Selon les auteurs, la restauration capitaliste et l’expansion sans précédent des relations d’exploitation capitaliste des dernières décennies ont entraîné une grande fragmentation de la classe ouvrière. Ils reviennent également sur l’ampleur des processus de bureaucratisation des organisations ouvrière mais, également, des « nouveaux mouvements sociaux ».
La forme que revêt l’État intégral sous la restauration bourgeoise entraîne ainsi le développement et/ou le renforcement des bureaucraties propres à chacun de ces mouvements, aboutissant à leur étatisation progressive. Cette dernière s’opère soit par le biais des liens entre l’État et les ONG (véritables « ordres mendiants de l’empire » selon Toni Negri), soit directement au travers de « départements » spécifiques de l’État (ministères, secrétariats, agences, etc.) qui s’acquittent des tâches de cooptation et d’enrégimentement à l’intérieur des « mouvements ». (p. 395)
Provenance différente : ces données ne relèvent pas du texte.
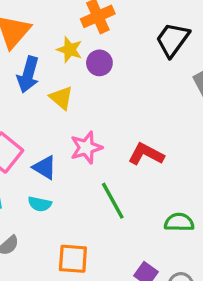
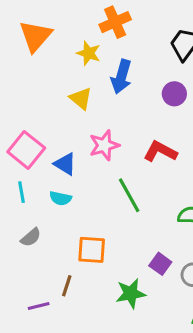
purple circle: (99, 63) -> (174, 94), moved
blue arrow: (28, 75) -> (121, 77), moved

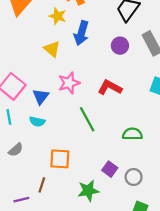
blue triangle: (65, 164) -> (41, 97), turned 36

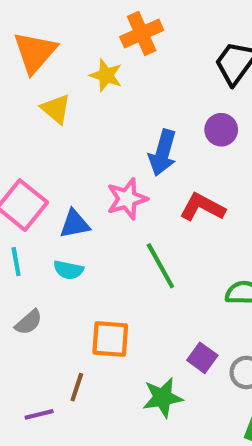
blue arrow: (81, 33) -> (163, 153), moved
yellow triangle: (52, 49) -> (56, 109), moved
blue triangle: (41, 97) -> (75, 224), turned 42

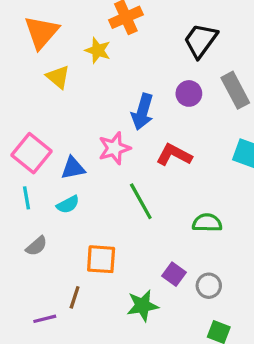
cyan semicircle: (68, 270) -> (68, 205), turned -40

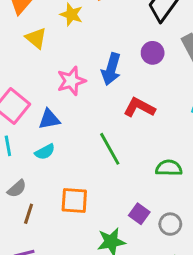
pink star: (114, 148) -> (71, 81), moved
brown line: (75, 297) -> (29, 214), moved

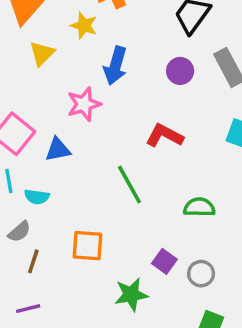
yellow triangle: (36, 38) -> (42, 53), turned 35
blue arrow: (111, 69) -> (115, 66), moved
cyan semicircle: (45, 152) -> (37, 197), moved, turned 36

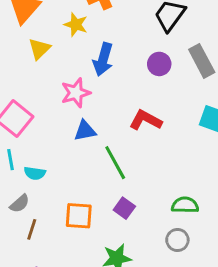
blue triangle: (58, 150) -> (85, 131), moved
green semicircle: (199, 207) -> (185, 205), moved
purple square: (164, 261) -> (124, 208), moved

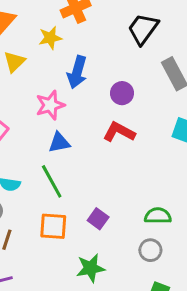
yellow star: (76, 25) -> (50, 38), turned -30
purple circle: (159, 64) -> (122, 93), moved
green line: (115, 163) -> (52, 181), moved

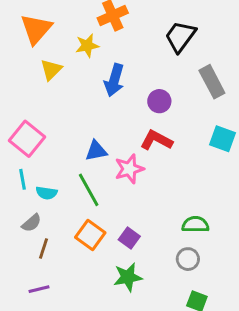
pink star: (50, 105) -> (129, 169), moved
purple square: (98, 219) -> (129, 238), moved
orange square: (53, 226) -> (90, 235), turned 32

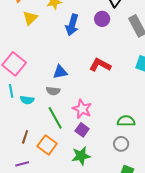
purple circle: (159, 101) -> (102, 19), moved
pink star: (129, 169) -> (82, 109), moved, turned -30
green line: (89, 190) -> (55, 118), moved
gray semicircle: (32, 223) -> (53, 91), moved, turned 48
orange square: (90, 235) -> (47, 145), moved

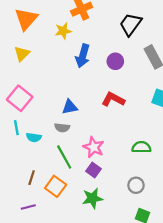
yellow triangle: (30, 18) -> (22, 54), moved
purple circle: (102, 19) -> (115, 61), moved
green semicircle: (126, 121) -> (141, 147), moved

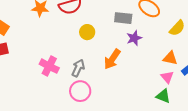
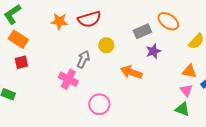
gray rectangle: (123, 18) -> (142, 31), turned -30
orange arrow: (112, 59) -> (131, 72), turned 75
gray arrow: (78, 68) -> (83, 59), moved

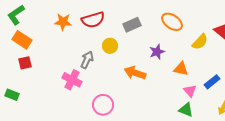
gray rectangle: (142, 31) -> (132, 25), moved
orange triangle: (189, 71) -> (181, 69), moved

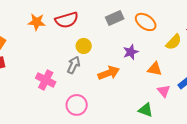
gray rectangle: (132, 25) -> (115, 18), moved
gray arrow: (87, 60) -> (74, 65), moved
orange arrow: (135, 73) -> (109, 73), turned 140
green triangle: (186, 110) -> (146, 110), moved

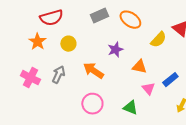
orange star: (37, 22) -> (37, 42), moved, turned 30
gray arrow: (74, 65) -> (58, 75), moved
orange arrow: (109, 73) -> (93, 71), turned -125
pink circle: (77, 105) -> (92, 104), moved

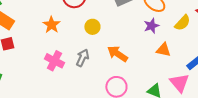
orange star: (37, 42) -> (51, 25), moved
purple star: (115, 50) -> (151, 26), moved
pink triangle: (148, 89) -> (179, 83), moved, size x1.5

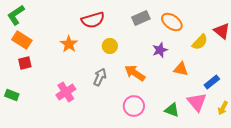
purple star: (151, 26) -> (160, 50), moved
pink cross: (54, 61) -> (66, 92), moved, turned 30

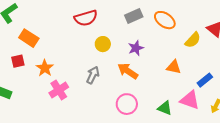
orange rectangle: (22, 40) -> (29, 38), moved
orange star: (69, 44) -> (45, 68), moved
purple star: (160, 50) -> (136, 48), moved
pink triangle: (197, 102) -> (190, 100), turned -30

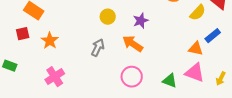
orange triangle: (174, 67) -> (196, 49), moved
blue rectangle: (205, 80) -> (213, 36), moved
pink cross: (59, 90) -> (55, 77), moved

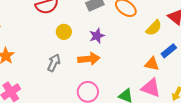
orange arrow: (133, 44) -> (89, 59), turned 140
Les auteurs insistent sur le fait que la crise mondiale qui a débuté en 2008 marque un tournant, où la crise capitaliste est venu redoubler le long processus de déclin de l’hégémonie américaine et l’émergence parallèle de nouvelles formations d’extrême droite mais aussi de partis néoréformistes tels que Syriza et Podemos. Ils formulent ainsi leur critique des positions néoréformistes :
Aujourd’hui, dans le contexte de « crise organique » que traversent nombre d’États comme conséquence de la crise capitaliste, le néoréformisme est l’expression politique des tentatives de canaliser la capacité de manœuvre des classes subalternes qui s’adapte le mieux aux formes de la structure sociopolitique de l’État intégral. Ce néoréformisme est complémentaire de la fragmentation matérielle de la classe ouvrière et de la séparation d’avec ses alliés. Il s’agit d’un réformisme petit-bourgeois qui ne recoupe pas le noyau de la bureaucratie syndicale puisque, à la différence du réformisme classique, il ne cherche pas à organiser les gros bataillons de la classe ouvrière mais à influencer principalement des secteurs tels que les universitaires (« surdiplômés » selon les normes capitalistes et sous-employés), la jeunesse précarisée et, parfois, les salariés de la fonction publique. (p. 401)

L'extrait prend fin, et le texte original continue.